Binders for the production of wood chip materials may have one or more constituents. Usually consist or contain binders for the production of wood chipboard resins.

Synthetic resins are known to those skilled in principle. Synthetic resins are for example in Rompps Chemie-Lexikon, 7th edition, Frankh'sche Verlagshandlung Stuttgart, 1973, page 1893 described. An important group of synthetic resins are condensate resins. These harden by condensation reactions, which often Water is split off. Condensate resins include, for example, phenol-formaldehyde resins and aminoplast resins.

Aminoplast resins have proved to be particularly practical in connection with the production of wood chip materials. Typically, a wood chip material contains at least one aminoplast resin as a binder. Aminoplast resins are typically used in wood chipboard to bond the lignocellulosic parts or wood particles together. In this case, a single aminoplast resin or mixture of different aminoplast resins can be used.

Aminoplast resins are known to the person skilled in the art and are described, for example, in US Pat. Ullmanns Enzyklopadie der technischen Chemie ", 4th Edition, Volume 7, p. 403ff , described. Aminoplast resins can be obtained by condensing an amino, imino or amide group-containing component with a carbonyl compound. Common starting materials for aminoplast resins are, for example, urea and / or melamine (as the amino-containing component) and formaldehyde (as the carbonyl compound). In the latter case, the amino-containing component is usually precondensed in a first step with the carbonyl compound to a certain degree. Depending on whether in the first step, for example, only melamine or only urea is used as the amino-containing component, one obtains a so-called melamine resin or a urea resin. Such melamine and / or urea resins may in particular form the main constituents of aminoplast resins. In a second step, often referred to as curing, the aminoplast resin can then be crosslinked throughout. Resins formed from urea and formaldehyde are also referred to as urea-formaldehyde resins. Resins formed from melamine and formaldehyde are referred to as melamine-formaldehyde resin.

Whenever aminoplast resins are mentioned here or elsewhere, they are meant to include aminoplast resin compositions. Aminoplast resins and / or aminoplast resin compositions may also contain water.
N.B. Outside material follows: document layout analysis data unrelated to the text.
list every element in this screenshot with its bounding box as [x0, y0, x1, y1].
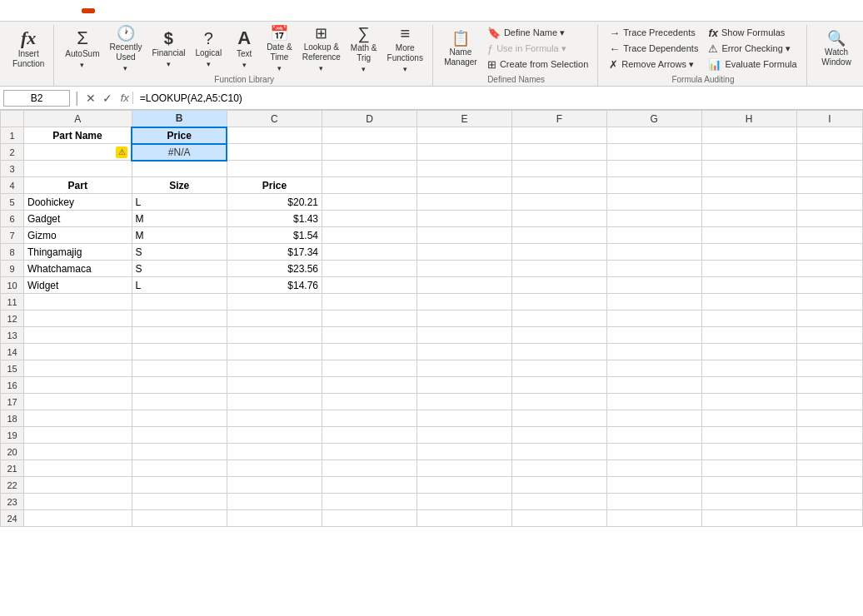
- cell-I10[interactable]: [796, 277, 862, 294]
- cell-E10[interactable]: [417, 277, 511, 294]
- cell-D4[interactable]: [322, 177, 417, 194]
- cell-C21[interactable]: [227, 460, 322, 477]
- cell-G4[interactable]: [606, 177, 701, 194]
- trace-precedents-button[interactable]: → Trace Precedents: [605, 25, 702, 40]
- cell-A17[interactable]: [24, 394, 132, 410]
- cell-B8[interactable]: S: [132, 244, 227, 261]
- cell-A6[interactable]: Gadget: [24, 211, 132, 227]
- cell-B13[interactable]: [132, 327, 227, 344]
- row-number-23[interactable]: 23: [1, 494, 24, 510]
- cell-H12[interactable]: [701, 310, 796, 327]
- create-from-selection-button[interactable]: ⊞ Create from Selection: [483, 57, 592, 72]
- cell-A5[interactable]: Doohickey: [24, 194, 132, 211]
- cell-B18[interactable]: [132, 410, 227, 427]
- cell-H13[interactable]: [701, 327, 796, 344]
- cell-B21[interactable]: [132, 460, 227, 477]
- cell-I16[interactable]: [796, 377, 862, 394]
- cell-G11[interactable]: [606, 294, 701, 310]
- cell-F2[interactable]: [511, 144, 606, 161]
- cell-F16[interactable]: [511, 377, 606, 394]
- row-number-18[interactable]: 18: [1, 410, 24, 427]
- error-indicator-icon[interactable]: ⚠: [116, 147, 127, 158]
- cell-H24[interactable]: [701, 510, 796, 527]
- cell-I5[interactable]: [796, 194, 862, 211]
- text-button[interactable]: A Text: [227, 25, 261, 73]
- cell-A20[interactable]: [24, 444, 132, 460]
- cell-B11[interactable]: [132, 294, 227, 310]
- formula-input[interactable]: [137, 91, 860, 106]
- cell-G1[interactable]: [606, 127, 701, 144]
- cell-B24[interactable]: [132, 510, 227, 527]
- cell-F11[interactable]: [511, 294, 606, 310]
- cell-A22[interactable]: [24, 477, 132, 494]
- cell-E16[interactable]: [417, 377, 511, 394]
- cell-D23[interactable]: [322, 494, 417, 510]
- cell-H10[interactable]: [701, 277, 796, 294]
- cell-C9[interactable]: $23.56: [227, 261, 322, 277]
- cell-F3[interactable]: [511, 161, 606, 177]
- cell-B10[interactable]: L: [132, 277, 227, 294]
- cell-B19[interactable]: [132, 427, 227, 444]
- cell-H6[interactable]: [701, 211, 796, 227]
- cell-H1[interactable]: [701, 127, 796, 144]
- watch-window-button[interactable]: 🔍 WatchWindow: [814, 25, 860, 73]
- cell-I21[interactable]: [796, 460, 862, 477]
- cell-G7[interactable]: [606, 227, 701, 244]
- row-number-20[interactable]: 20: [1, 444, 24, 460]
- math-trig-button[interactable]: ∑ Math &Trig: [347, 25, 382, 73]
- cell-I6[interactable]: [796, 211, 862, 227]
- row-number-22[interactable]: 22: [1, 477, 24, 494]
- cell-B6[interactable]: M: [132, 211, 227, 227]
- cell-E4[interactable]: [417, 177, 511, 194]
- cell-C12[interactable]: [227, 310, 322, 327]
- cell-I15[interactable]: [796, 360, 862, 377]
- cell-E9[interactable]: [417, 261, 511, 277]
- cell-H20[interactable]: [701, 444, 796, 460]
- remove-arrows-button[interactable]: ✗ Remove Arrows ▾: [605, 57, 702, 72]
- cell-H19[interactable]: [701, 427, 796, 444]
- cell-A11[interactable]: [24, 294, 132, 310]
- cell-G3[interactable]: [606, 161, 701, 177]
- cell-I13[interactable]: [796, 327, 862, 344]
- evaluate-formula-button[interactable]: 📊 Evaluate Formula: [704, 57, 801, 72]
- cell-H7[interactable]: [701, 227, 796, 244]
- cell-F6[interactable]: [511, 211, 606, 227]
- autosum-button[interactable]: Σ AutoSum: [61, 25, 103, 73]
- financial-button[interactable]: $ Financial: [147, 25, 189, 73]
- row-number-12[interactable]: 12: [1, 310, 24, 327]
- menu-insert[interactable]: [37, 8, 50, 13]
- cell-H4[interactable]: [701, 177, 796, 194]
- row-number-3[interactable]: 3: [1, 161, 24, 177]
- cell-C1[interactable]: [227, 127, 322, 144]
- cell-C18[interactable]: [227, 410, 322, 427]
- cell-D14[interactable]: [322, 344, 417, 360]
- cell-I11[interactable]: [796, 294, 862, 310]
- cell-C14[interactable]: [227, 344, 322, 360]
- cell-G13[interactable]: [606, 327, 701, 344]
- cell-B17[interactable]: [132, 394, 227, 410]
- cell-C3[interactable]: [227, 161, 322, 177]
- cell-E13[interactable]: [417, 327, 511, 344]
- cell-I19[interactable]: [796, 427, 862, 444]
- cell-B16[interactable]: [132, 377, 227, 394]
- row-number-8[interactable]: 8: [1, 244, 24, 261]
- cell-C4[interactable]: Price: [227, 177, 322, 194]
- cell-B3[interactable]: [132, 161, 227, 177]
- cell-E23[interactable]: [417, 494, 511, 510]
- cell-I14[interactable]: [796, 344, 862, 360]
- row-number-2[interactable]: 2: [1, 144, 24, 161]
- cell-D19[interactable]: [322, 427, 417, 444]
- cancel-entry-icon[interactable]: ✕: [84, 92, 97, 105]
- cell-I17[interactable]: [796, 394, 862, 410]
- cell-F15[interactable]: [511, 360, 606, 377]
- cell-B15[interactable]: [132, 360, 227, 377]
- cell-I20[interactable]: [796, 444, 862, 460]
- cell-E17[interactable]: [417, 394, 511, 410]
- cell-C6[interactable]: $1.43: [227, 211, 322, 227]
- cell-I3[interactable]: [796, 161, 862, 177]
- trace-dependents-button[interactable]: ← Trace Dependents: [605, 41, 702, 56]
- cell-F8[interactable]: [511, 244, 606, 261]
- cell-D17[interactable]: [322, 394, 417, 410]
- col-header-I[interactable]: I: [796, 111, 862, 127]
- cell-H16[interactable]: [701, 377, 796, 394]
The curing of synthetic resins, in particular of aminoplast resins, can be carried out, for example, by addition of acidic catalysts. Usually conventional hardeners come into consideration. Hardeners and their reaction to initiate the curing reaction are, for example, in " Wood Materials and Glues: Technology and Influencing Factors "by M. Dunky and P. Niemz, Springer-Verlag, 2013, pages 265-270 described. Basically, the typical curing agents for aminoplast resins have in common that they can contain, consist of, or release acid. This acid catalyzes or initiates the curing reaction. Examples of conventional hardeners are strong organic acids, inorganic acids such as sulfuric acid and phosphoric acid, salts which are acidic in water, such as aluminum chloride and aluminum nitrate (also referred to as acid salts), salts formed by reaction with components of the synthetic resin, preferably with formaldehyde to generate an acid (also referred to as acid-generating salts) such as ammonium phosphate, ammonium nitrate, ammonium sulfate and ammonium chloride, and mixtures of the aforementioned substances.

Formaldehyde may be harmful to human or animal health and may cause allergies, skin, respiratory or eye irritation. In chronic exposure, it may even be carcinogenic. Therefore, it is desirable to produce wood chip materials with a reduced formaldehyde content. This is particularly important with regard to the use of wood chipboard materials for the production of furniture or flooring.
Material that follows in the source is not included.